Genetics and pathogenesis

The genetics of IgA deficiency are unclear. Data on inheritance are conflicting, with some suggesting autosomal dominant inheritance and others suggesting autosomal recessive inheritance.

A few patients lacking serum IgA have secretory IgA, and some patients have monomeric IgM in their secretions. B cells bearing surface IgA are present, indicating that the defect is probably in the terminal differentiation of IgA-secreting cells. In vitro, IgA-bearing cells can be stimulated by mitogens to produce IgA.14


Many patients with IgA deficiency are surprisingly healthy. Nevertheless, IgA deficiency is associated with many clinical syndromes. Patients most often come to medical attention because of recurrent sinus and pulmonary infection by bacteria and viruses. These patients also show a higher incidence of autoimmune, GI, allergic, connective tissue, and malignant diseases. Some patients with IgA deficiency produce antibodies to bovine proteins, suggesting that IgA in the gut normally helps prevent absorption of foreign antigens. IgA deficiency is found in about 70% of patients with ataxia-telangiectasia (see below).
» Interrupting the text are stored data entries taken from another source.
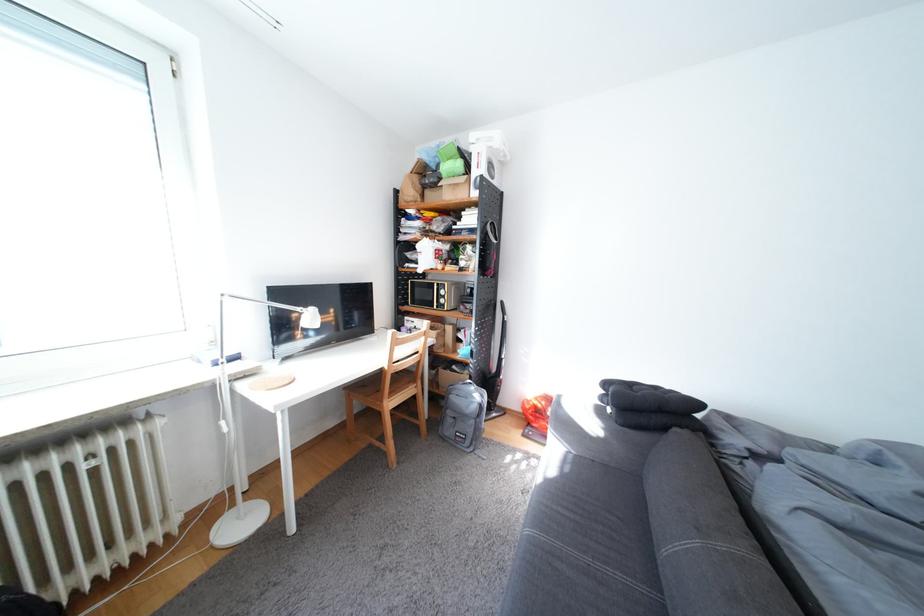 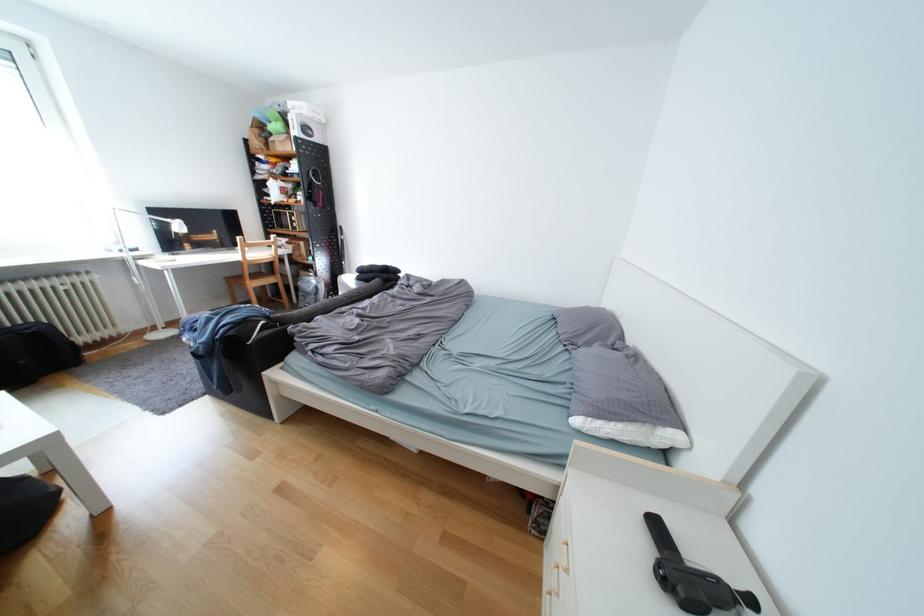 Locate, in the second image, the point that corresponds to [462,413] in the first image.

(313, 294) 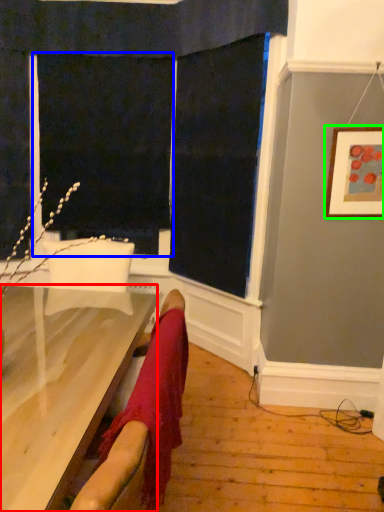 Question: Which object is the farthest from furniture (highlighted by a red box)? Choose among these: screen door (highlighted by a blue box) or picture frame (highlighted by a green box).

Choices:
 (A) screen door
 (B) picture frame

Answer: (A) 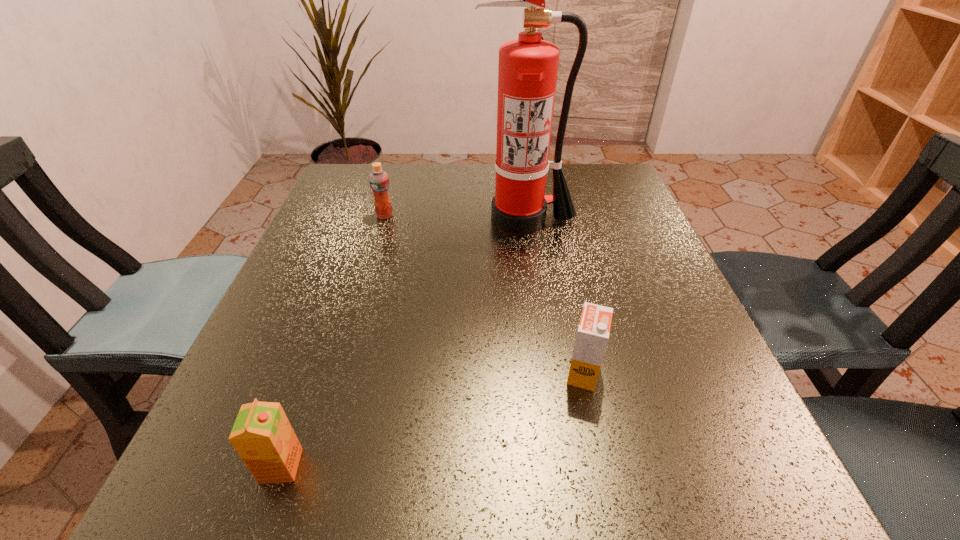 Find the location of a particular element. This screenshot has width=960, height=540. orange juice at the far edge is located at coordinates (379, 181).

Locate an element on the screen. object at the near edge is located at coordinates (262, 435).

At what (x,y) coordinates should I click in order to perform the action: click on object present at the right edge. Please return your answer as a coordinate pair (x, y). Image resolution: width=960 pixels, height=540 pixels. Looking at the image, I should click on (527, 71).

Locate an element on the screen. object located in the far left corner section of the desktop is located at coordinates (379, 181).

Where is `object at the near left corner`? Image resolution: width=960 pixels, height=540 pixels. object at the near left corner is located at coordinates (262, 435).

Identify the location of object that is at the far right corner. (527, 71).

Where is `vacant region at the far edge of the desktop`? vacant region at the far edge of the desktop is located at coordinates (422, 173).

At what (x,y) coordinates should I click in order to perform the action: click on free space at the near edge of the desktop. Please return your answer as a coordinate pair (x, y). This screenshot has height=540, width=960. Looking at the image, I should click on (610, 475).

This screenshot has height=540, width=960. I want to click on vacant area at the left edge, so click(x=309, y=305).

I want to click on vacant space at the right edge of the desktop, so tap(590, 220). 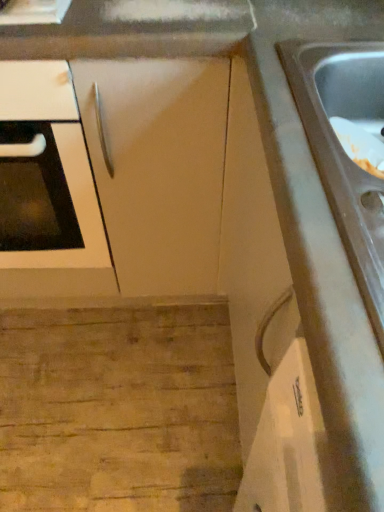 Question: Should I look upward or downward to see stainless steel sink at right?

Choices:
 (A) down
 (B) up

Answer: (B)

Question: Can you confirm if matte white cabinet at center is wider than stainless steel sink at right?

Choices:
 (A) yes
 (B) no

Answer: (A)

Question: Is matte white cabinet at center smaller than stainless steel sink at right?

Choices:
 (A) no
 (B) yes

Answer: (A)

Question: Is matte white cabinet at center facing towards stainless steel sink at right?

Choices:
 (A) no
 (B) yes

Answer: (A)

Question: Are matte white cabinet at center and stainless steel sink at right located far from each other?

Choices:
 (A) yes
 (B) no

Answer: (B)

Question: From a real-world perspective, is matte white cabinet at center under stainless steel sink at right?

Choices:
 (A) no
 (B) yes

Answer: (B)

Question: Is matte white cabinet at center placed right next to stainless steel sink at right?

Choices:
 (A) yes
 (B) no

Answer: (B)

Question: Is white glossy oven at left to the left of matte white cabinet at center from the viewer's perspective?

Choices:
 (A) yes
 (B) no

Answer: (A)

Question: From a real-world perspective, is white glossy oven at left located beneath matte white cabinet at center?

Choices:
 (A) yes
 (B) no

Answer: (A)

Question: Are white glossy oven at left and matte white cabinet at center located far from each other?

Choices:
 (A) yes
 (B) no

Answer: (B)

Question: From the image's perspective, is white glossy oven at left beneath matte white cabinet at center?

Choices:
 (A) no
 (B) yes

Answer: (B)

Question: Does white glossy oven at left have a lesser width compared to matte white cabinet at center?

Choices:
 (A) no
 (B) yes

Answer: (B)

Question: Can you confirm if white glossy oven at left is smaller than matte white cabinet at center?

Choices:
 (A) yes
 (B) no

Answer: (B)

Question: Could matte white cabinet at center be considered to be inside stainless steel sink at right?

Choices:
 (A) no
 (B) yes

Answer: (A) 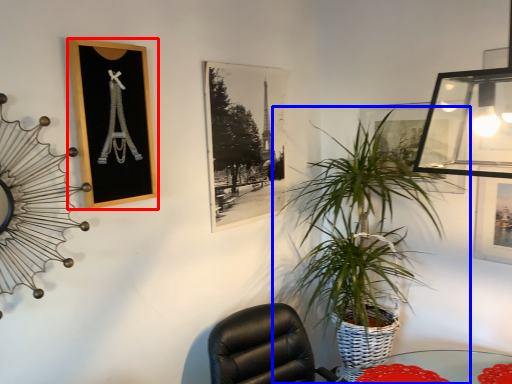 Question: Which object appears closest to the camera in this image, picture frame (highlighted by a red box) or houseplant (highlighted by a blue box)?

Choices:
 (A) picture frame
 (B) houseplant

Answer: (A) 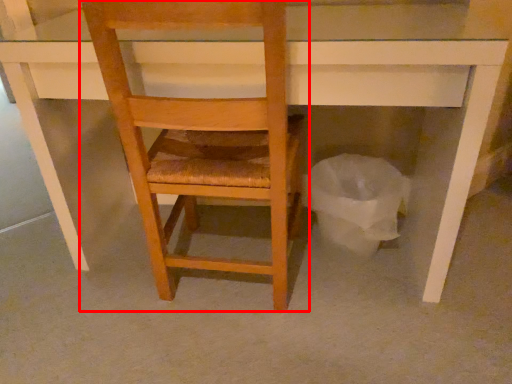 Question: From the image's perspective, where is chair (annotated by the red box) located relative to garbage?

Choices:
 (A) below
 (B) above

Answer: (B) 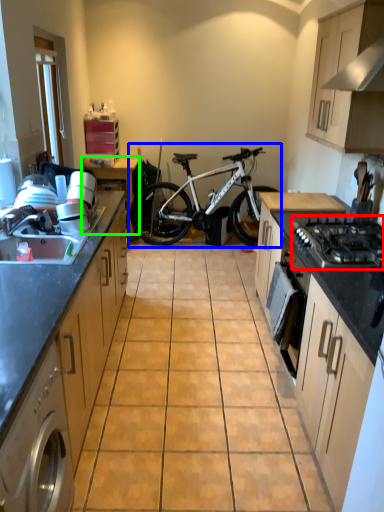 Question: Based on their relative distances, which object is farther from gas stove (highlighted by a red box)? Choose from bicycle (highlighted by a blue box) and table (highlighted by a green box).

Choices:
 (A) bicycle
 (B) table

Answer: (B) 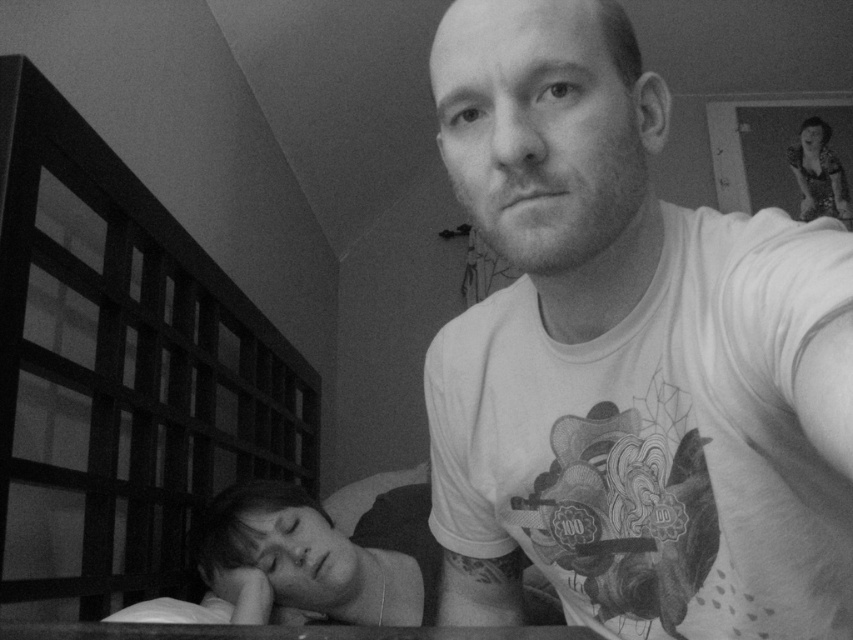 Identify the location of white cotton t-shirt at upper right. (630, 358).

Is white cotton t-shirt at upper right further to the viewer compared to shiny black dress at upper right?

No, white cotton t-shirt at upper right is closer to the viewer.

Image resolution: width=853 pixels, height=640 pixels. Identify the location of white cotton t-shirt at upper right. (630, 358). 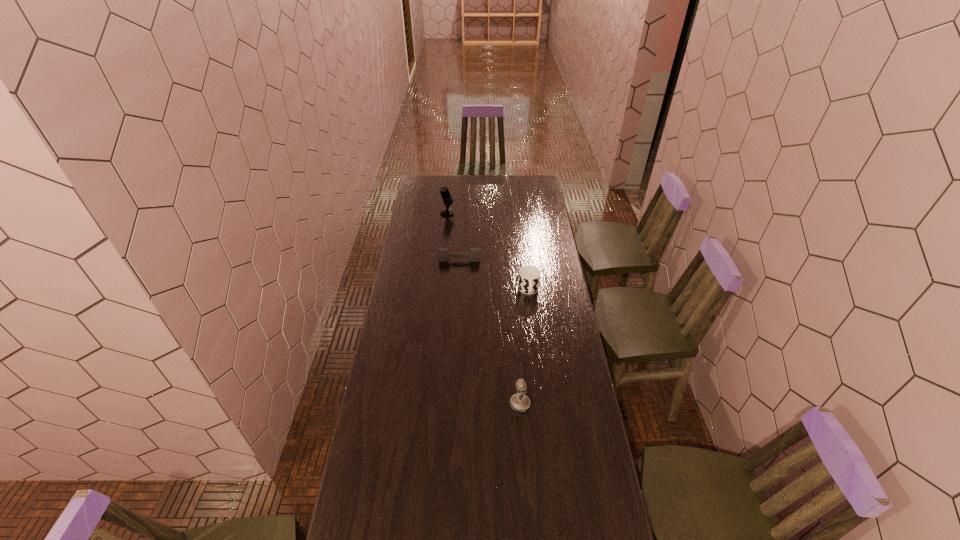 Image resolution: width=960 pixels, height=540 pixels. Identify the location of vacant space located 0.140m on the front-facing side of the shorter microphone. [x=473, y=404].

Locate an element on the screen. This screenshot has width=960, height=540. free space located 0.070m on the front-facing side of the shorter microphone is located at coordinates (492, 404).

The width and height of the screenshot is (960, 540). Find the location of `blank space located on the side of the second nearest object with the handle`. blank space located on the side of the second nearest object with the handle is located at coordinates (538, 368).

Find the location of a particular element. The width and height of the screenshot is (960, 540). vacant space located on the right of the second farthest object is located at coordinates (542, 260).

Find the location of a particular element. object that is at the right edge is located at coordinates (529, 276).

The height and width of the screenshot is (540, 960). I want to click on vacant space at the far edge of the desktop, so click(452, 179).

I want to click on free spot at the left edge of the desktop, so click(403, 267).

Identify the location of free space at the right edge. The height and width of the screenshot is (540, 960). [540, 311].

Locate an element on the screen. free region at the far left corner is located at coordinates (420, 183).

You are a GUI agent. You are given a task and a screenshot of the screen. Output one action in this format:
    pyautogui.click(x=<x>, y=<y>)
    Task: Click on the free space at the far right corner
    The height and width of the screenshot is (540, 960).
    Given the screenshot: What is the action you would take?
    pyautogui.click(x=538, y=182)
The serum IgA level is less than 5 mg/dl (normal, 60 to 309 mg/dl). Other immunoglobulin levels are normal. Although patients with IgA deficiency usually also have defects in T cell function, most of these patients have normal cell-mediated immunity.


There is currently no satisfactory means of supplying adequate levels of IgA. Sinus and pulmonary infections in IgA-deficient patients are treated by standard means.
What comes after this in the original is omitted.